New Law Could Ease Regulatory Burden
As of July 1, Alabama state agencies are required to post information related to proposed and existing regulation reviews on their websites and to fulfill license or permit requests within 28 calendar days or notify the applicant as to why the license or permit has not been granted. The Red Tape Reduction Act requires state agencies to produce a business economic impact statement for any challenged regulation prior to its adoption. It also calls for the review of existing rules and regulations every five years.

Businesses Responsible for Weight Inspections
Retailers and other merchants can now use certified inspectors to ensure equipment used to weigh and/or measure is working properly. The Alabama Department of Agriculture and Industries will develop rules for inspections and provide decals that the registered service agents must place conspicuously on devices that pass inspection. The department will maintain a central database for the inspection reports. Any individual or company that services, repairs or reconditions weighing or measuring devices and registers with the Agriculture and Industries commissioner could be a service agent.
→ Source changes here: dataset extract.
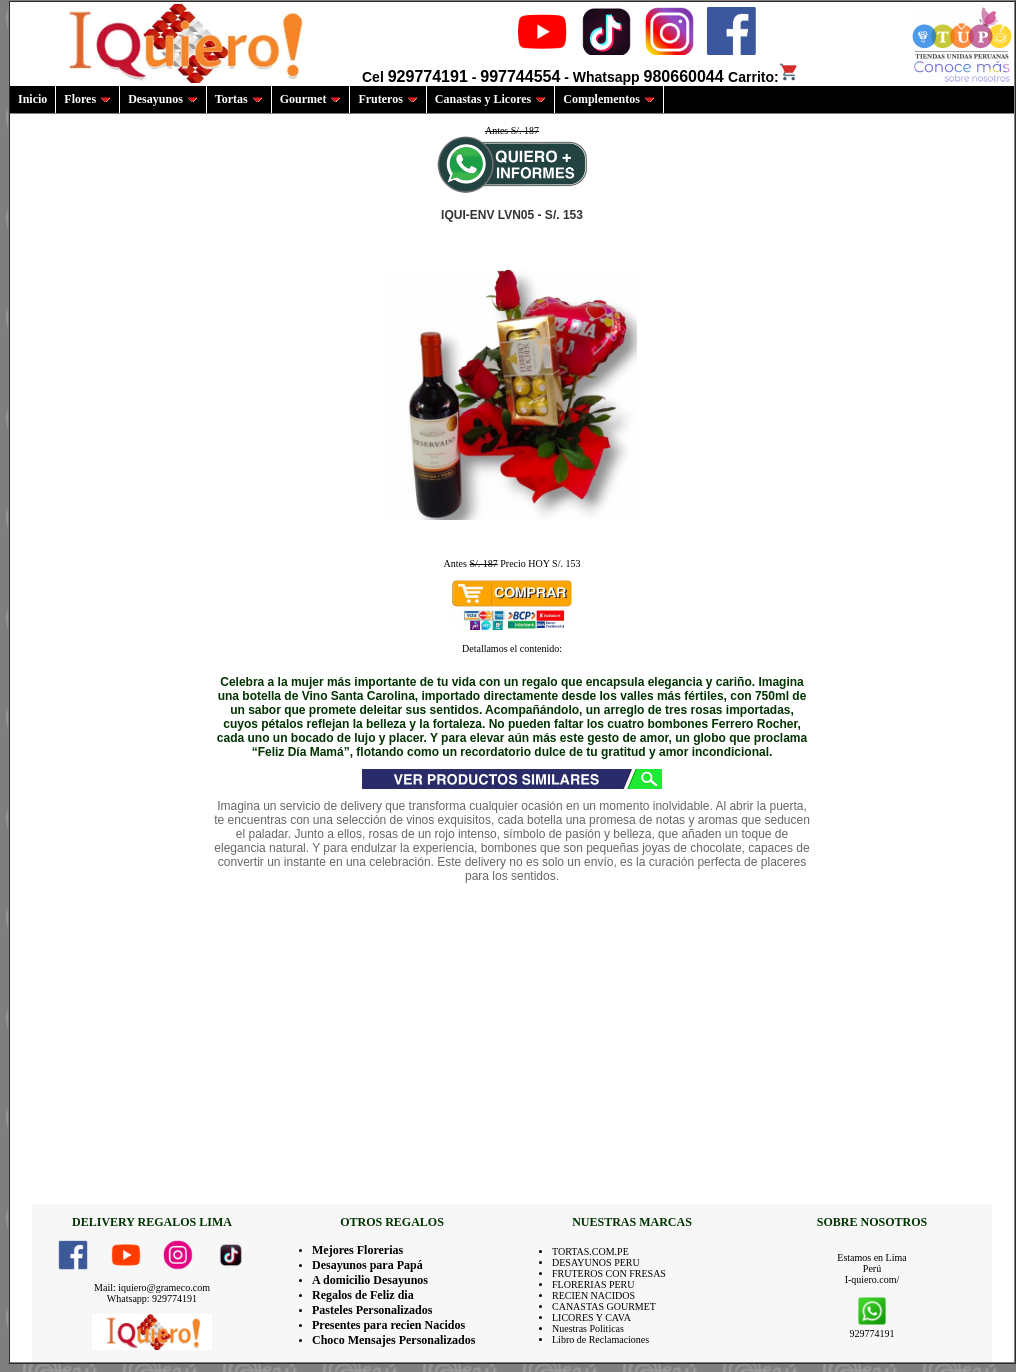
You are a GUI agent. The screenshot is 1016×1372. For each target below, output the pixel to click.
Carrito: (763, 77)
Late Responses to UC Inquiries Could Cost Your Business
As of Aug. 1, employers who have failed to respond in a timely fashion or adequately two or more times when questioned by the state about an unemployment claim could see a decline in their unemployment compensation account. Any consequent overpayment of claims could be charged against the employers’ account.

Pharmacists Can Accept Unused, Expired Drugs
Beginning Aug. 1, pharmacists can accept unused or expired dispensed medications for the purposes of destruction only. Thelaw continues to forbid pharmacists from paying refunds for unused prescription drugs.

Check IDs for E-Cigarette Sales by Aug. 1
As of Aug. 1, minors will no longer be able to buy, use, possess or transport electronic cigarettes in Alabama. As regulations related to this new law are developed, the Alabama Retail Association will share the guidelines with affected retail members. Starting Aug. 1, retailers should allow only those 19 and older to purchase electronic cigarettes.

NOT LAW

Unitary Combined Reporting Dies Again
Alabama Retail again successfully opposed required unitary combined reporting for corporate income taxes, which would have been detrimental to Alabama’s ability to attract new businesses and keep the ones it has.

Maximum Weekly Jobless Benefits Remain As Is
Certain employers avoided an estimated $13 million in additional unemployment taxes in 2015 because the Alabama Senate never considered an increase in the maximum weekly jobless benefit. The weekly benefit continues to top out at $265. The unsuccessful legislation would have increased that amount by $20 by the summer of 2014.

Several Fees Remain Same; Increases Avoided
Legislation that would have tied fee rates to the Consumer Price Index, a potentially punitive proposal for business, was among the bills that died in the 2013 regular session. Other bills that would have doubled filing fees for alcohol beverage licenses and increased late fees for license renewals also died.

Legal Entanglements Averted
The Alabama False Claims Act, which could have escalated the filing of large, expensive and business-discouraging litigation in our state, stalled and ultimately died at the urging of the Alabama Civil Justice Reform Committee, of which Alabama Retail is a member. The untenable but popular idea of losers pay in civil litigation also died in committee.